Drei tolle WAS IST WAS Bücher gab es für die spannensten Fragen.

Und hier kommen eure Fragen:

1. Andreas, 10 Jahre, fragt: Ich habe schon in vielen Ländern, auch in Asien, in der Türkei und in Afrika Urlaub gemacht. Wie soll man sich verhalten, wenn man irgendwo ein Erdbeben miterlebt?

Lieber Andreas,

das Gefährlichste an einem Erdbeben sind zuerst die Erschütterungen, die Häuser beschädigen oder gar zum Einsturz bringen können. Ist man in einem Gebäude, so soll man am besten darin bleiben und sich rasch einen möglichst sicheren Ort dort suchen, unter einem Türsturz, an einer

Innenwand, zur Not unter einem kräftigen Tisch. Die Erschütterungen sind nach längstens einer Minute abgeklungen, dann kann man sich endgültig in Sicherheit bringen. Auf keine Fall darf man Aufzüge benützen und von Fenstern und Außenwänden soll man sich fern halten. Ist man bei einem Beben im Freien, so soll man da auch bleiben, nicht unter Hochspannungsleitungen oder nahe an höheren Gebäuden, von denen Teile herabfallen können.

2. Samira, 7 Jahre: Gibt es in Mainz auch Erdbeben?

Liebe Samira,

wirklich hat es auch in Mainz schon 2 starke Erdbeben gegeben, vor mehr als 1000 Jahren und dann nochmal vor knapp 300 Jahren. Schwächere, für uns ungefährliche Beben kommen immer wieder vor und werden manchmal gefühlt. Aber auch bei den stärksten Beben, die in Mainz passieren können, werden die Häuser, die hier,-im Gegensatz zu ärmeren Ländern,- recht stabil gebaut sind, nicht einstürzen.
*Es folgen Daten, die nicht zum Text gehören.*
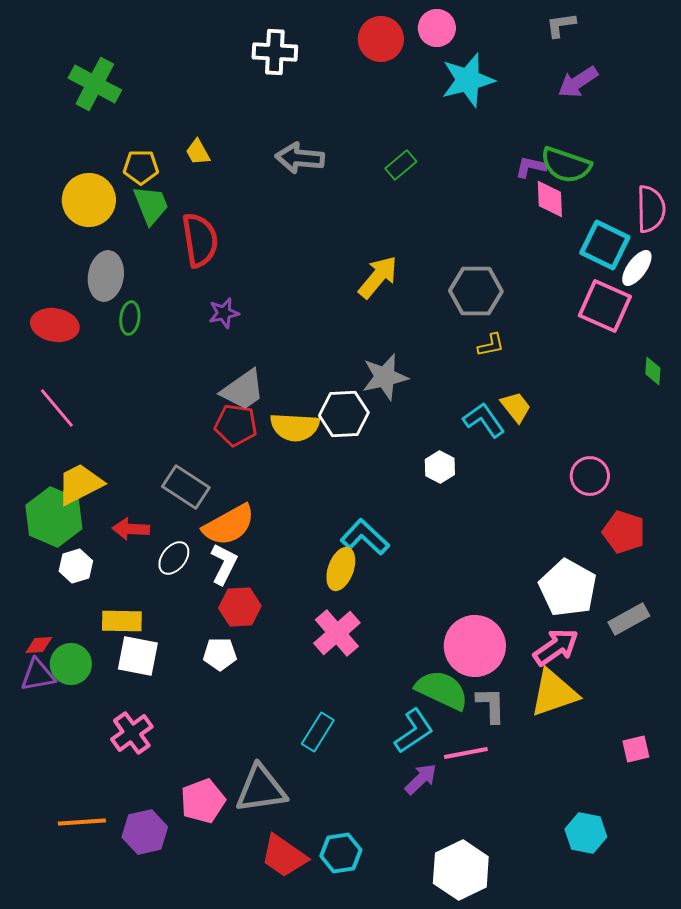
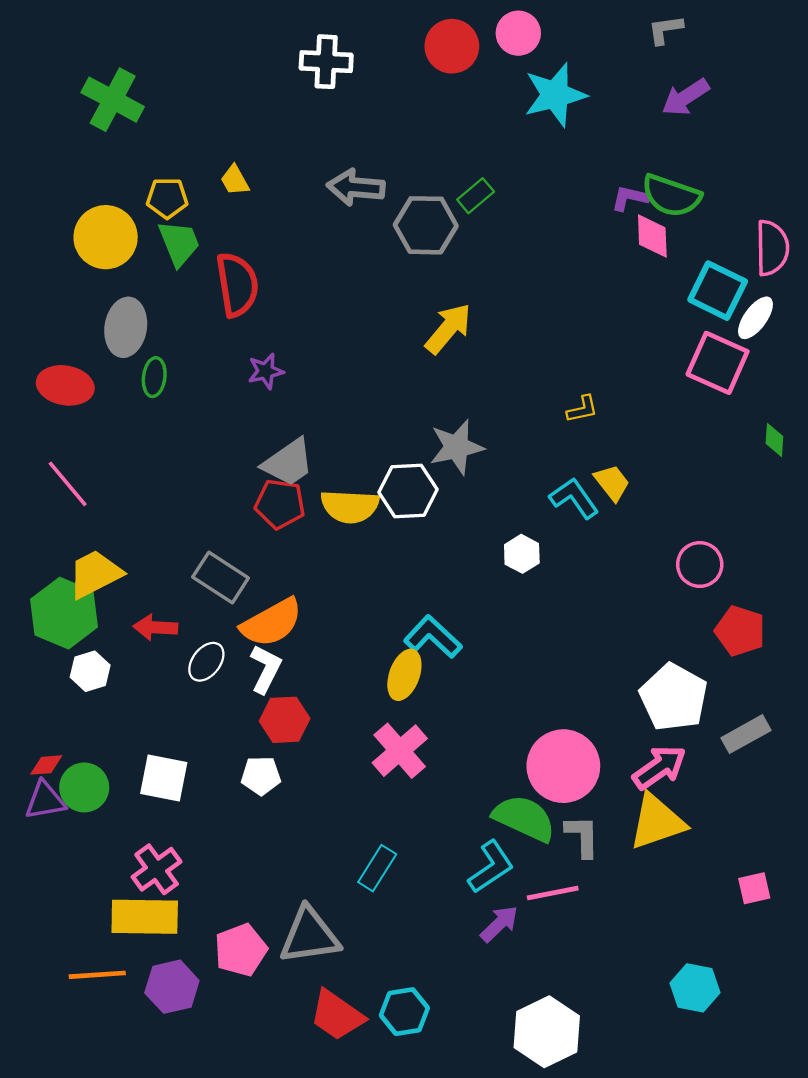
gray hexagon: (476, 291) -> (426, 225), moved
yellow rectangle: (122, 621) -> (145, 917), moved, size x1.4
3. Laila, 6 Jahre: Warum bebt die Erde überhaupt?

Liebe Laila,

Die verschiedenen Erdteile, wie zum Beispiel Afrika und Europa sind nicht für immer fest, sondern bewegen sich langsam gegeneinander, dabei verhaken sie sich ineinander und wenn sie dann wieder in einem Ruck weiter rutschen, gibt es ein Erdbeben.

4. Marten, 3 Jahre: Warum gehen bei Erdbeben die Häuser kaputt?
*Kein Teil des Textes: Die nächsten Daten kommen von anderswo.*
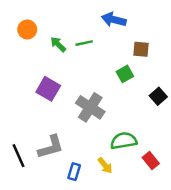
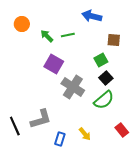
purple square: (48, 89) -> (54, 64), moved
black square: (158, 96) -> (106, 78), moved
green semicircle: (124, 141) -> (104, 100), moved, turned 150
Warum bei einem Erdbeben Häuser einstürzen können, habt Ihr in Eurem Experiment eigentlich prima gezeigt. Durch die Erschütterungen, die vom Erdbebenherd ausgehen und sich nach allen Richtungen ausbreiten, kann ein Haus so stark zum Schwingen gebracht werden, dass die Wände umfallen können. Die Häuser fallen ein, wenn die Erschütterungen zu groß werden,

wie bei Eurem Versuch mit den Bauklötzen.
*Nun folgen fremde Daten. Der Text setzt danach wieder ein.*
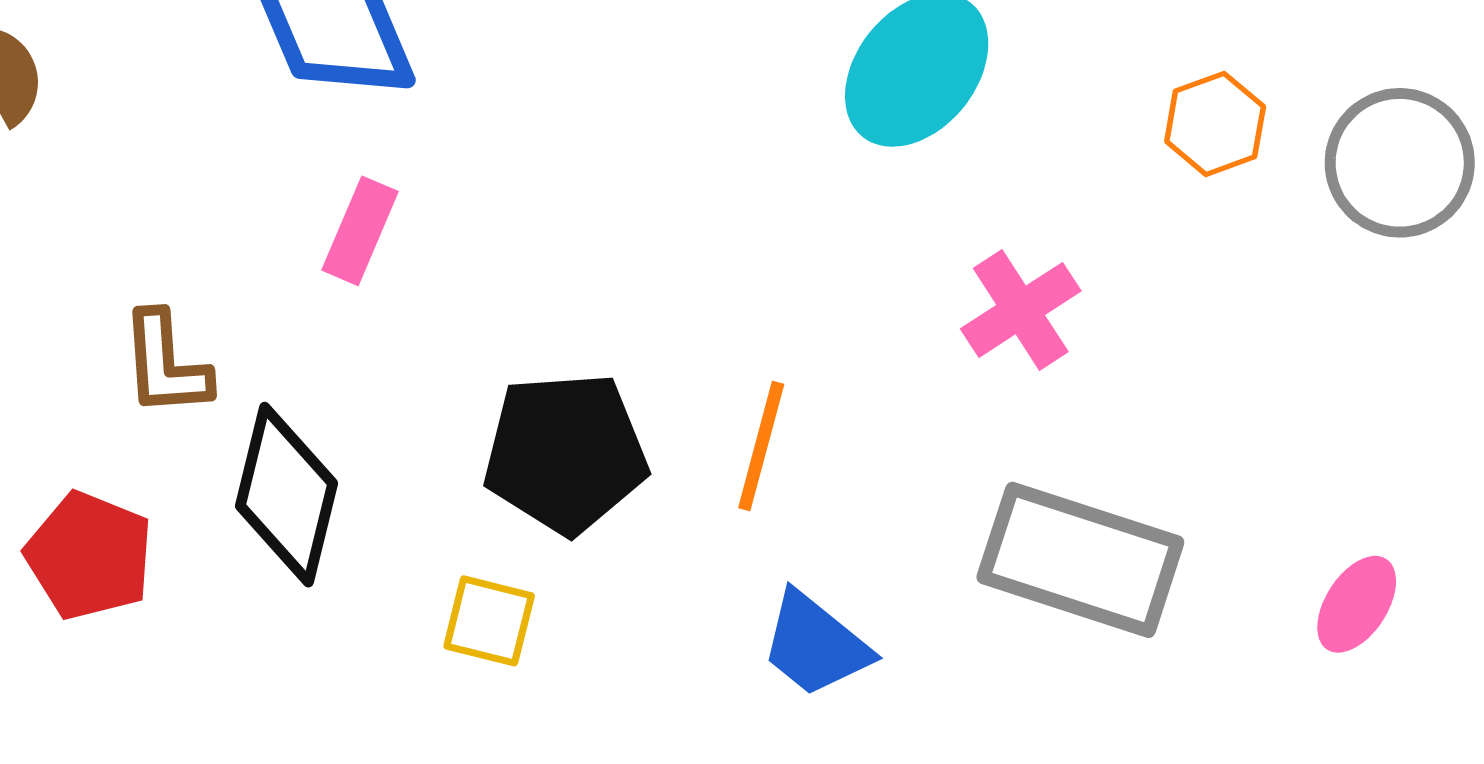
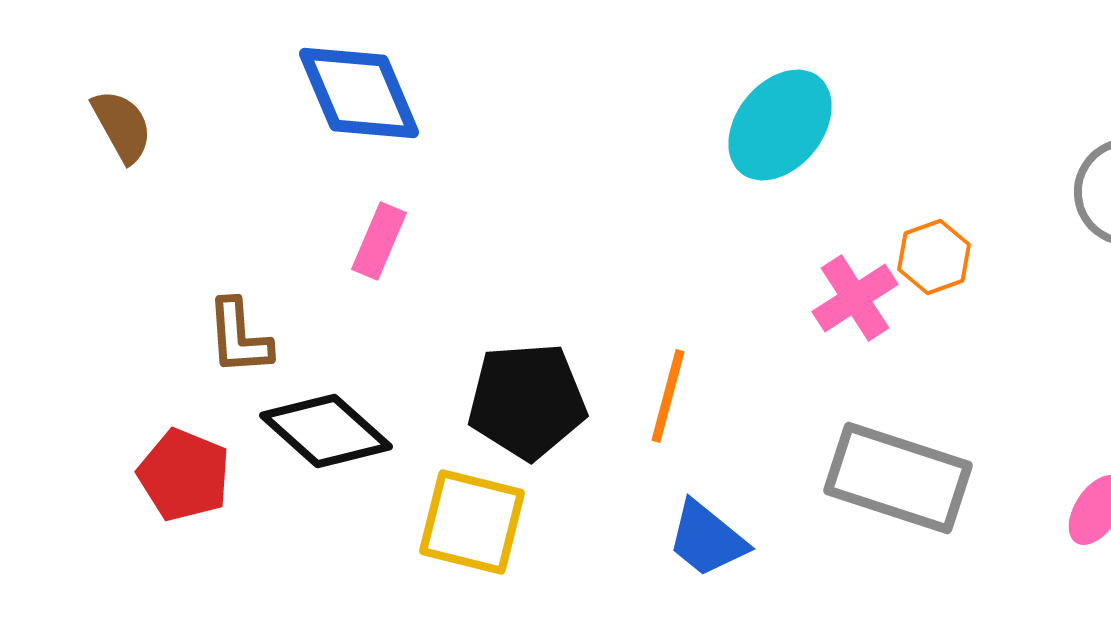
orange hexagon: (1215, 124) -> (934, 257), moved
black diamond: (286, 495) -> (326, 431), turned -62
yellow square: (489, 621) -> (472, 522), size x1.6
5. Leon, 4 Jahre: Gab es bei den Rittern auch schon Erdbeben?

Erdbeben hat es auch zu den Zeiten der Ritter schon gegeben, Erdbeben gibt es seit die äußere Erdkruste fest geworden ist, also seit mehreren Milliarden Jahren.

Christian, 9 Jahre aus Weimar stellte uns gleich 9 Fragen:

1. Warum verschieben sich die Erdplatten und Kontinente?

2. Hat es mit dem Weltraum zu tun?

3. Gibt es eine Verbindung von Vulkanausbrüchen und Erdbeben?

4. Was ist Seismologie?

5. Kann man Erdbeben voraussagen und stoppen?

6. Wo kommen die häufigsten und stärksten Erdbeben vor?

7. Gibt es in Deutschland Erdbeben und wo?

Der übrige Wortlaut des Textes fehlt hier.